The development of any new pharmaceutical is a complex and expensive project. In many instances, the research divisions within pharmaceutical companies spend years studying aspects of the biology and biochemistry of the disease in question (malaria, cancer or bacterial infections, for example) in an effort to develop an approach to attack the disease. Once the biology of the disease is understood and an assay or animal model is in place, medicinal chemists begin to prepare potential chemical inhibitors. From initial results in the biological system, the chemists then prepare new, and hopefully improved, lead compounds. This sort of teamwork between the chemists and biologists often takes years before a final group of lead compounds is ready for more significant evaluation. At this point, a candidate drug is evaluated for toxicity, efficacy and other properties in an animal model (rats or dogs, for instance). This evaluation process may last years. Assuming that the drug candidate is successful in these tests, it then enters into Phase 1, Phase 2 and, finally, Phase 3 clinical trials in humans. The FDA establishes the number of patients required for each phase of the clinical trials according to guidelines based on the disease being treated. For example, a drug candidate for a disease that afflicts only 10,000 people would have a smaller number of patients in its trials than would a potential drug to fight a disease that afflicts millions such as high blood pressure. At the end of the clinical trials the company presents its data to the FDA, which then decides whether or not to approve the drug for sale to the public.

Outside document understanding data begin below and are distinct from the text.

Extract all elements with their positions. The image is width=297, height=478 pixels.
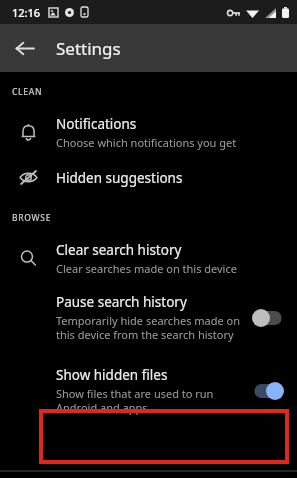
staticText: Temporarily hide searches made on this d… xyxy=(56,313,245,342)
staticText: Clear search history xyxy=(56,241,182,259)
button[interactable]: Back xyxy=(0,24,48,72)
staticText: Settings xyxy=(56,37,121,60)
staticText: CLEAN xyxy=(12,86,43,98)
staticText: Notifications xyxy=(56,115,137,133)
staticText: Show files that are used to run Android … xyxy=(56,386,245,415)
staticText: 12:16 xyxy=(12,5,41,20)
staticText: Show hidden files xyxy=(56,366,168,384)
button[interactable]: Off xyxy=(251,308,285,328)
button[interactable]: Hidden suggestions xyxy=(0,159,297,196)
button[interactable]: On xyxy=(251,381,285,401)
button[interactable]: Clear search history xyxy=(0,232,297,285)
button[interactable]: Notifications xyxy=(0,106,297,159)
staticText: Hidden suggestions xyxy=(56,169,183,187)
button[interactable]: Pause search history xyxy=(0,285,297,350)
staticText: Clear searches made on this device xyxy=(56,261,237,276)
staticText: BROWSE xyxy=(12,212,52,224)
staticText: Choose which notifications you get xyxy=(56,135,237,150)
button[interactable]: Show hidden files xyxy=(0,358,297,423)
staticText: Pause search history xyxy=(56,293,187,311)
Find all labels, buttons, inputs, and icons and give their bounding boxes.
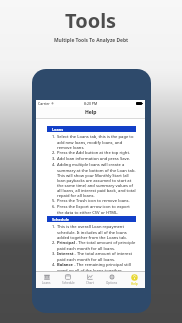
staticText: 4. [52, 262, 57, 268]
staticText: Press the Add button at the top right. [57, 150, 131, 156]
button[interactable]: Schedule [57, 272, 79, 288]
staticText: Principal - The total amount of principl… [57, 240, 136, 251]
staticText: Select the Loans tab, this is the page t… [57, 134, 136, 150]
staticText: 3. [52, 251, 57, 257]
staticText: 3. [52, 156, 57, 162]
staticText: Chart [86, 281, 94, 285]
staticText: 1. [52, 134, 57, 140]
staticText: Interest - The total amount of interest … [57, 251, 136, 262]
staticText: 6. [52, 204, 57, 210]
staticText: Multiple Tools To Analyze Debt [54, 37, 129, 44]
staticText: 8:20 PM [84, 101, 98, 106]
staticText: Loans [52, 127, 64, 132]
button[interactable]: Loans [36, 272, 57, 288]
button[interactable]: Options [101, 272, 123, 288]
staticText: Options [106, 281, 118, 285]
staticText: This is the overall Loan repayment sched… [57, 224, 136, 240]
staticText: Add loan information and press Save. [57, 156, 131, 162]
staticText: Carrier [38, 101, 50, 106]
staticText: Schedule [52, 217, 70, 222]
staticText: 2. [52, 150, 57, 156]
staticText: 5. [52, 198, 57, 204]
staticText: Tools [65, 7, 117, 34]
staticText: Loans [42, 281, 51, 285]
staticText: Press the Export arrow icon to export th… [57, 204, 136, 215]
staticText: 2. [52, 240, 57, 246]
staticText: 1. [52, 224, 57, 230]
staticText: Adding multiple loans will create a summ… [57, 162, 136, 198]
staticText: 4. [52, 162, 57, 168]
button[interactable]: Chart [79, 272, 101, 288]
staticText: Schedule [62, 281, 75, 285]
staticText: Press the Trash icon to remove loans. [57, 198, 130, 204]
staticText: Help [85, 109, 97, 116]
staticText: Balance - The remaining principal still … [57, 262, 136, 271]
staticText: Help [131, 282, 138, 286]
button[interactable]: Help [123, 272, 145, 288]
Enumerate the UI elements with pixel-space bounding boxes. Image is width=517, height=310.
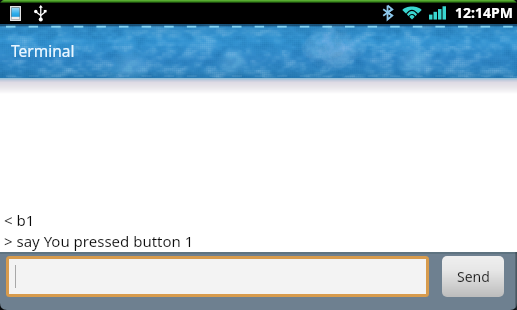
button[interactable]: Send [442, 256, 504, 297]
staticText: Terminal [11, 40, 75, 61]
button[interactable] [6, 256, 429, 297]
other: USB connected [34, 5, 47, 21]
staticText: Send [457, 267, 490, 286]
staticText: 12:14PM [455, 3, 513, 22]
other: Screenshot captured [10, 6, 21, 21]
staticText: < b1 > say You pressed button 1 [4, 210, 194, 252]
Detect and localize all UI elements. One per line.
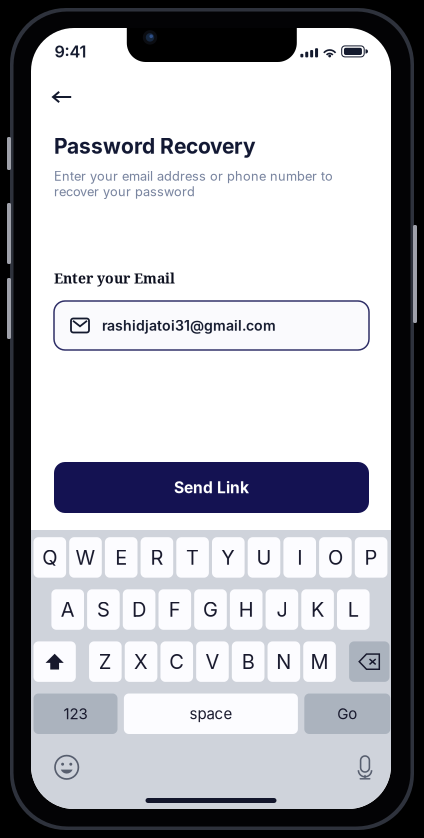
staticText: 9:41 <box>54 42 86 61</box>
button[interactable]: Delete <box>349 641 390 682</box>
button[interactable]: N <box>268 641 300 682</box>
button[interactable]: X <box>125 641 157 682</box>
staticText: F <box>169 598 181 622</box>
button[interactable]: E <box>105 537 138 578</box>
button[interactable]: T <box>176 537 209 578</box>
staticText: Q <box>42 545 57 570</box>
button[interactable]: O <box>319 537 352 578</box>
staticText: G <box>203 598 218 622</box>
staticText: X <box>134 650 148 674</box>
staticText: N <box>276 650 291 674</box>
staticText: H <box>239 598 254 622</box>
button[interactable]: Back <box>43 82 81 112</box>
button[interactable]: A <box>51 589 84 630</box>
staticText: Enter your Email <box>54 268 175 288</box>
staticText: B <box>242 650 255 674</box>
staticText: L <box>348 598 359 622</box>
staticText: A <box>61 598 75 622</box>
staticText: U <box>256 545 272 570</box>
staticText: T <box>186 545 199 570</box>
staticText: S <box>97 598 110 622</box>
staticText: D <box>132 598 146 622</box>
button[interactable]: P <box>355 537 387 578</box>
button[interactable]: M <box>303 641 336 682</box>
staticText: J <box>276 598 287 622</box>
button[interactable]: Y <box>212 537 245 578</box>
staticText: space <box>189 705 232 723</box>
button[interactable]: S <box>87 589 120 630</box>
button[interactable]: F <box>158 589 191 630</box>
staticText: Y <box>221 545 235 570</box>
button[interactable]: J <box>266 589 298 630</box>
staticText: P <box>365 545 378 570</box>
staticText: Password Recovery <box>54 134 256 159</box>
button[interactable]: D <box>123 589 155 630</box>
button[interactable]: W <box>69 537 102 578</box>
button[interactable]: R <box>141 537 173 578</box>
button[interactable]: Q <box>34 537 66 578</box>
button[interactable]: C <box>160 641 193 682</box>
staticText: C <box>169 650 184 674</box>
button[interactable]: H <box>230 589 262 630</box>
staticText: Go <box>337 705 357 723</box>
staticText: Enter your email address or phone number… <box>54 168 333 199</box>
staticText: Send Link <box>174 478 249 497</box>
staticText: 123 <box>64 705 88 723</box>
staticText: K <box>311 598 324 622</box>
button[interactable]: Send Link <box>54 462 369 513</box>
staticText: I <box>297 545 302 570</box>
button[interactable]: G <box>194 589 227 630</box>
button[interactable]: U <box>248 537 280 578</box>
staticText: W <box>76 545 96 570</box>
button[interactable]: 123 <box>34 694 118 734</box>
staticText: Z <box>99 650 112 674</box>
button[interactable]: Shift <box>34 641 76 682</box>
button[interactable]: Go <box>304 694 390 734</box>
button[interactable]: Dictation <box>344 751 386 785</box>
button[interactable]: V <box>196 641 229 682</box>
staticText: R <box>150 545 163 570</box>
staticText: O <box>328 545 343 570</box>
button[interactable]: Emoji keyboard <box>46 751 88 785</box>
button[interactable]: B <box>232 641 264 682</box>
button[interactable]: I <box>283 537 316 578</box>
button[interactable]: K <box>301 589 334 630</box>
button[interactable]: space <box>124 694 298 734</box>
staticText: V <box>206 650 220 674</box>
staticText: M <box>311 650 329 674</box>
staticText: rashidjatoi31@gmail.com <box>102 317 276 334</box>
button[interactable]: Z <box>89 641 122 682</box>
button[interactable]: L <box>337 589 370 630</box>
staticText: E <box>115 545 127 570</box>
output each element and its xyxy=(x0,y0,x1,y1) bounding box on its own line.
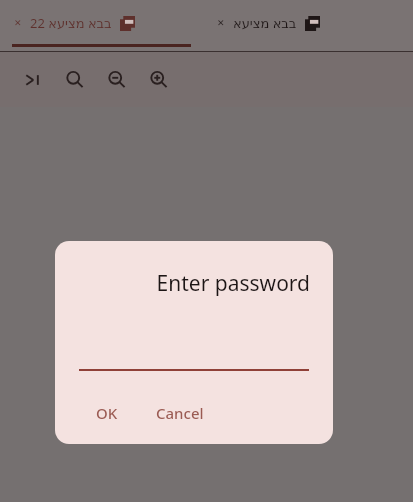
button[interactable]: ✕ xyxy=(203,0,403,52)
button[interactable]: Search xyxy=(62,67,88,93)
button[interactable]: OK xyxy=(90,397,124,429)
staticText: Cancel xyxy=(156,403,204,423)
button[interactable]: Jump to end xyxy=(20,67,46,93)
staticText: OK xyxy=(96,403,118,423)
button[interactable]: ✕ xyxy=(0,0,203,52)
staticText: ✕ xyxy=(14,18,22,28)
staticText: Enter password xyxy=(55,269,310,298)
staticText: ✕ xyxy=(217,18,225,28)
button[interactable]: Zoom in xyxy=(146,67,172,93)
staticText: בבא מציעא 22 xyxy=(30,14,112,32)
button[interactable] xyxy=(79,345,309,371)
button[interactable]: Zoom out xyxy=(104,67,130,93)
button[interactable]: Cancel xyxy=(150,397,210,429)
staticText: בבא מציעא xyxy=(233,14,297,32)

On average, the cost of developing a new drug is now well in excess of $1 billion and takes more than 10 years. (Again there is a wide discrepancy between estimates of the actual cost and time required, but I have attempted to provide an unbiased estimate using a variety of sources.) Because patents are typically granted during the initial research phase of investigation, a company developing a new drug usually has 10 years of patent protection (at the maximum except in rare cases of "orphan diseases") during which the drug is on the market. Thus, the higher prices of brand-name prescription drugs arise because companies have to recoup their investment during the lifetime of the patent, typically seven to 10 years, as well as make a profit on the sale.
This response represents a simplified case study and there are many examples of drug development that do not fit this profile precisely. For some brand-name drugs the developmental time frame is shortened somewhat, but there are many others in which it can last much longer.